Writer-director Francis Ford Coppola’s Tetro is a great, highly imaginative work—and, at the same time, Coppola’s most heartfelt, bleedingly personal film. It is (like The Godfather trilogy, 1972-1990) a family saga, this one about a blended Argentine and Italian family, like Coppola’s own. It is a film about brothers, about fathers and sons, about lost mothers and a lost love—and about a family betrayal.
     Vincent Gallo, a fine American filmmaker and fine actor, gives the performance of a lifetime as Angelo Tetrocinni, a once-promising writer who is estranged from his father and now calls himself Tetro, and lives with his girlfriend, Miranda (Maribel Verdú, excellent), in Buenos Aires. His broken leg in a cast, Bennie, Tetro’s 17-year-old brother, who hasn’t seen Tetro in ten years, visits and eventually completes, on the sly, one of Tetro’s old plays and arranges for its public performance. “I don’t want Bennie to save me,” Tetro tells Miranda. “I don’t want anybody to save me. . . . I understand this is your way of showing love.”

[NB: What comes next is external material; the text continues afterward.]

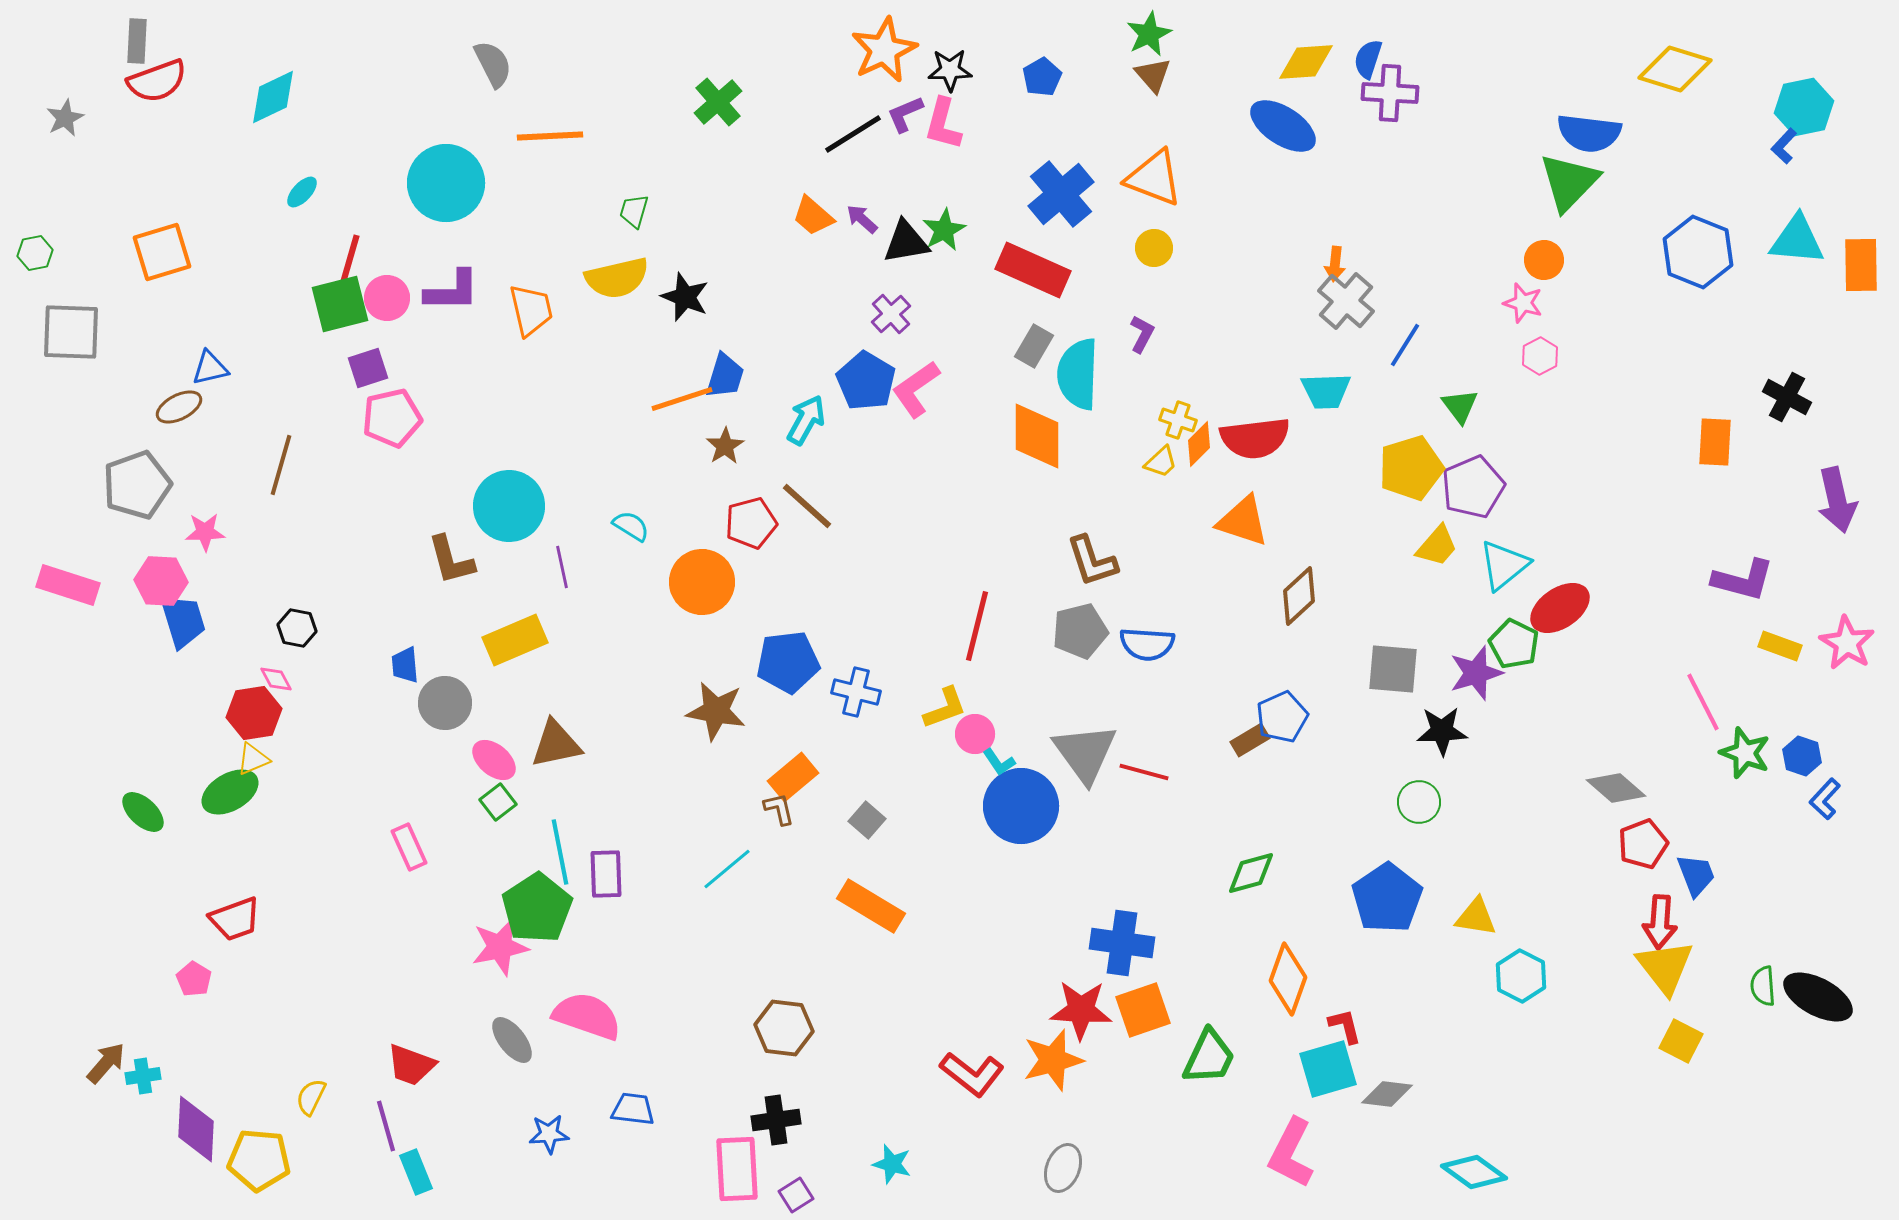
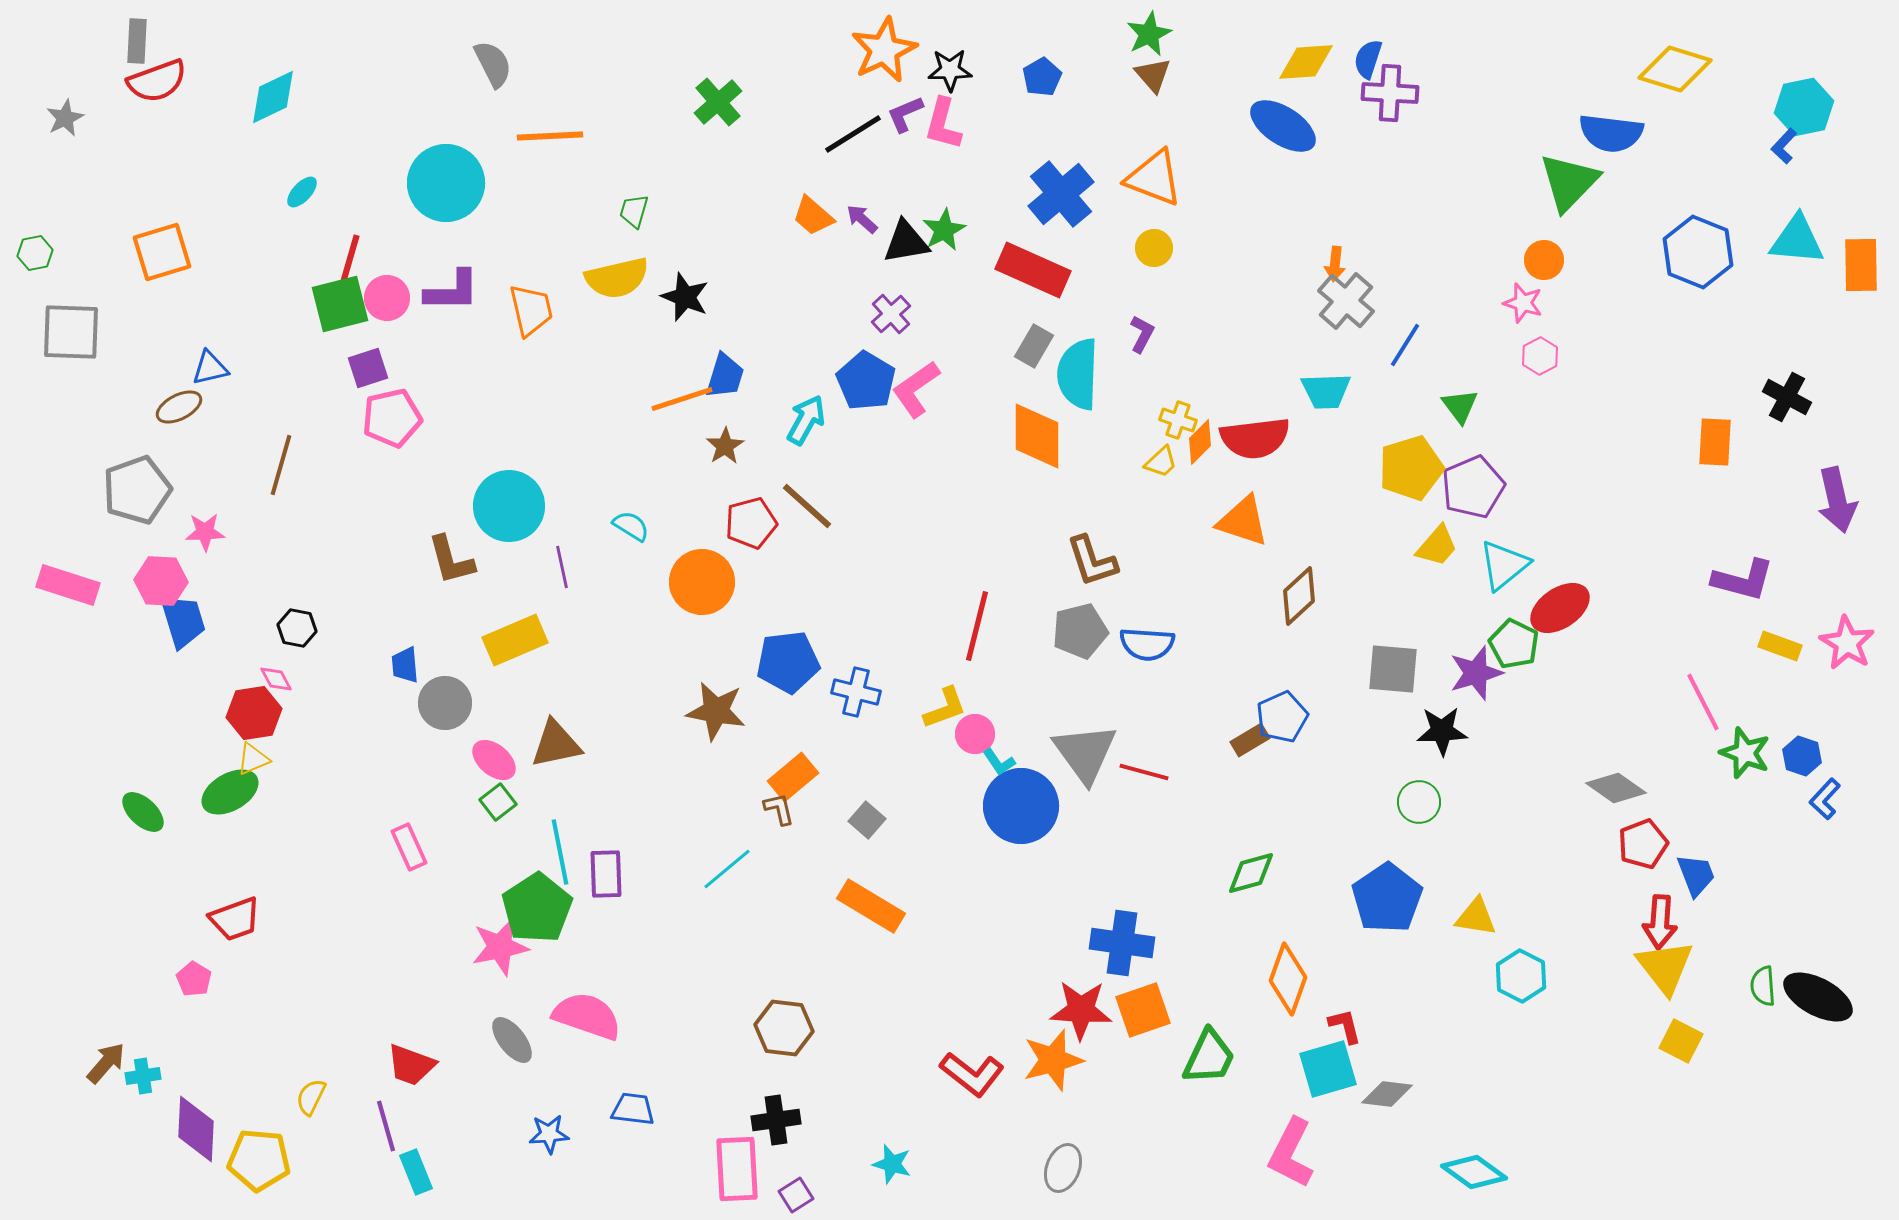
blue semicircle at (1589, 133): moved 22 px right
orange diamond at (1199, 444): moved 1 px right, 2 px up
gray pentagon at (137, 485): moved 5 px down
gray diamond at (1616, 788): rotated 6 degrees counterclockwise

     Tetro is almost entirely in black and white, almost all of which is in exceedingly dim black and white—but without the optical torture that The Godfather, in color, imposes on the viewer. (Color, generally, is harder on the eyes.) Much about the Tetrocinni family, about its relationships, is hidden, and the film’s dark images correlate to this. At night, the parting of headlighted heavy traffic as Bennie wanders into it in his suicidal determination contrasts sharply with this. Moreover, bursts of rich color, mostly in flashbacks, also punctuate the dimness.
     In all likelihood, you will suspect (as did I) how Tetro and Bennie are really related. What family doesn’t have its secrets? What can be more difficult, sometimes, than giving or receiving love?